If you want some quality sun glasses, like the Costa's use to be before they let quality go out the window for profit, go to the 'Perdido Key Oyster Bar' at the base of the Perdido Key bridge and go downstairs to 'Tailwalk' and see Emile. He will hook you up with a great pair of glasses. They are made by Scott (the makers of ski goggles) They are awesome. None of those cheap plastic lenses like Costa's. They are glass and will not deliminator. I tried a pair on and WOW what a difference. I though that glasses didn't matter till I tried these on and I was wrong. They will last forever too. Tell him Derik sent you. Check out some of his great art work while you are there!


----------



## Mullethead (Oct 4, 2007)

I think you answered your own question about the importance of good vision when sight fishing side by side other fishermen on a pier. 

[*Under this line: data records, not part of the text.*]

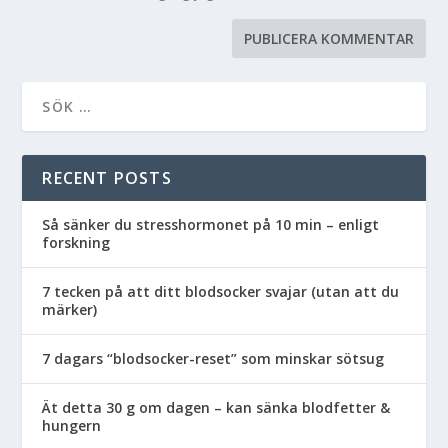
RECENT POSTS
Så sänker du stresshormonet på 10 min – enligt
forskning
7 tecken på att ditt blodsocker svajar (utan att du
märker)
7 dagars “blodsocker-reset” som minskar sötsug
Ät detta 30 g om dagen – kan sänka blodfetter &
hungern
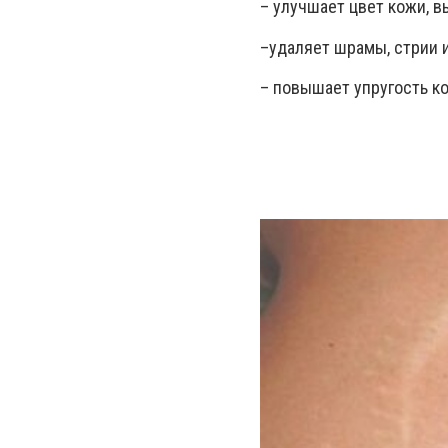
– улучшает цвет кожи, в
–удаляет шрамы, стрии 
– повышает упругость к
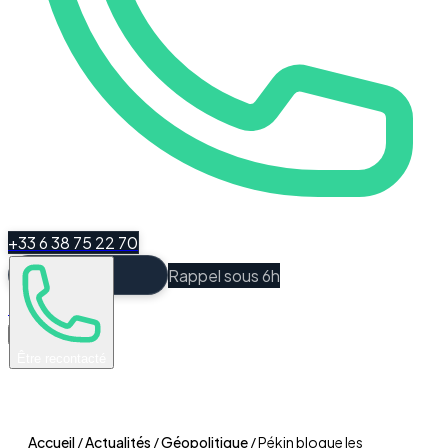
+33 6 38 75 22 70
Rappel sous 6h
Espace Client
Être recontacté
Accueil
/
Actualités
/
Géopolitique
/
Pékin bloque les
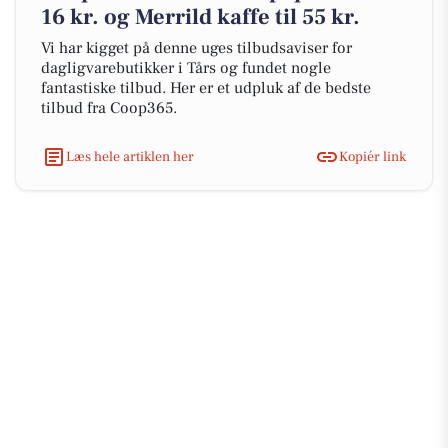
16 kr. og Merrild kaffe til 55 kr.
Vi har kigget på denne uges tilbudsaviser for
dagligvarebutikker i Tårs og fundet nogle
fantastiske tilbud. Her er et udpluk af de bedste
tilbud fra Coop365.
Læs hele artiklen her
Kopiér link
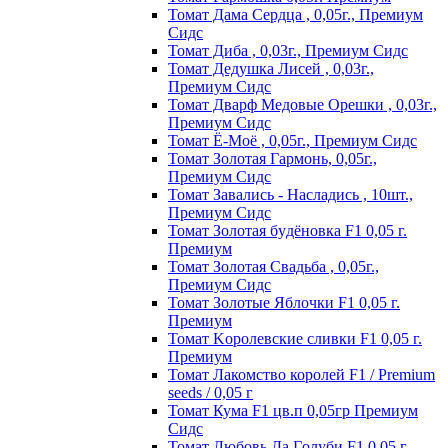
Томат Дама Сердца , 0,05г., Премиум
Сидс
Томат Диба , 0,03г., Премиум Сидс
Томат Дедушка Лисей , 0,03г.,
Премиум Сидс
Томат Дварф Медовые Орешки , 0,03г.,
Премиум Сидс
Томат Ё-Моё , 0,05г., Премиум Сидс
Томат Золотая Гармонь, 0,05г.,
Премиум Сидс
Томат Завались - Насладись , 10шт.,
Премиум Сидс
Томат Зoлoтaя бyдёнoвкa F1 0,05 г.
Пpeмиyм
Томат Золотая Свадьба , 0,05г.,
Премиум Сидс
Томат Зoлoтыe Яблoчки F1 0,05 г.
Пpeмиyм
Томат Kopoлeвcкиe cливки F1 0,05 г.
Пpeмиyм
Томат Лакомство королей F1 / Premium
seeds / 0,05 г
Томат Кума F1 цв.п 0,05гр Премиум
Сидс
Томат Любoвь Дa Гoлyби F1 0,05 г.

And be prepared to fork over a few bucks for good quality prescription sunglasses with the similar characteristics as good fishing sunglasses


----------



## mdmack (Mar 23, 2011)

IMO sunglasses are your most important gear when sight fishing. If you dont have a good pair of glasses 9 times out of 10 you are going to get beat to the cast which dramatically reduces your chances to catch fish. I have personally never had to by prescription lenses, but I imagine it will add about $100 to the cost of a good pair of glasses, so get ready to drop 250-400 smacks on a really nice pair of prescription glasses.


----------



## Fishymcfisherman (Mar 23, 2011)

Thanks guys, I dont have terrible vision, but the prescription helps just being able to make stuff out in the water.


----------



## lobsterman (Sep 30, 2007)

Fishymcfisherman said:


> Thanks guys, I dont have terrible vision, but the prescription helps just being able to make stuff out in the water.


 
A good pair of polarized sunglasses are critical. It helps out 300 %.


----------



## 82whaler (Sep 28, 2007)

Prescription Costas are not Plastic and there Customer Service is Fantastic
no matter what others may say. Don't buy Costas at a tourist trap buy them at an Optometrist. Check with Anna at Eye Care of Perdido 850-497-0711


----------



## wetley49 (Sep 25, 2010)

I had a pair of polarized glasses that I thought were great until I got my new costas. They make a huge difference. I was shocked to say the least. My awesome wife got them for me as a wedding gift.


----------



## Fishermon (Oct 19, 2007)

make sure you get two pairs...casue one aint gonna last...


----------



## 82whaler (Sep 28, 2007)

I have found that if you will Leave your Glasses on your Head they do not get B:cool2: roken


----------